本格スパークリング酒で世界に挑む 群馬の「水芭蕉」

永井酒造の本格スパークリング酒「MIZBASHO PURE」

昔ながらの美しい田園風景が残る、群馬県川場村。人口3500人のこの村に、日本酒の永井酒造がある。134年の歴史を持ち、現在、6代目の永井則吉氏が当主を務める。永井酒造は、輸出にも力を入れていて、「水芭蕉」は、日本国内のみならず、海外の日本酒コンクールでも、数多くの入賞暦がある、世界で愛されている日本酒ブランドだ。

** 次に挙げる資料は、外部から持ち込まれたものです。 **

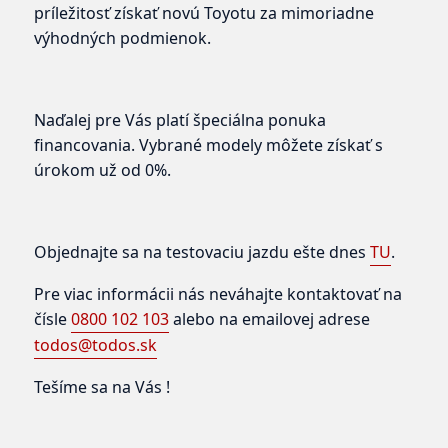
príležitosť získať novú Toyotu za mimoriadne
výhodných podmienok.
Naďalej pre Vás platí špeciálna ponuka
financovania. Vybrané modely môžete získať s
úrokom už od 0%.
Objednajte sa na testovaciu jazdu ešte dnes
TU
.
Pre viac informácii nás neváhajte kontaktovať na
čísle
0800 102 103
alebo na emailovej adrese
todos@todos.sk
Tešíme sa na Vás !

今回は、永井酒造と、永井氏が開発した本格スパークリング酒のストーリーをお届けしたい。


シャンパーニュに匹敵するスパークリング酒を造りたい


9月半ば、嬉しいニュースが飛び込んできた。「MIZBASHO PURE」がフランスのトップソムリエらが選ぶ日本酒コンクール「Kura Master」(2020年度)のスパークリング部門で、最高位での入賞を果たしたのだ。

水芭蕉のスパークリング酒「ピュア」は、シャンパーニュと同様に、瓶内二次発酵で泡を作り、最終的な圧力も5気圧と高く、しっかりしたきめ細やかな泡、そしてクリアな外観が特徴だ。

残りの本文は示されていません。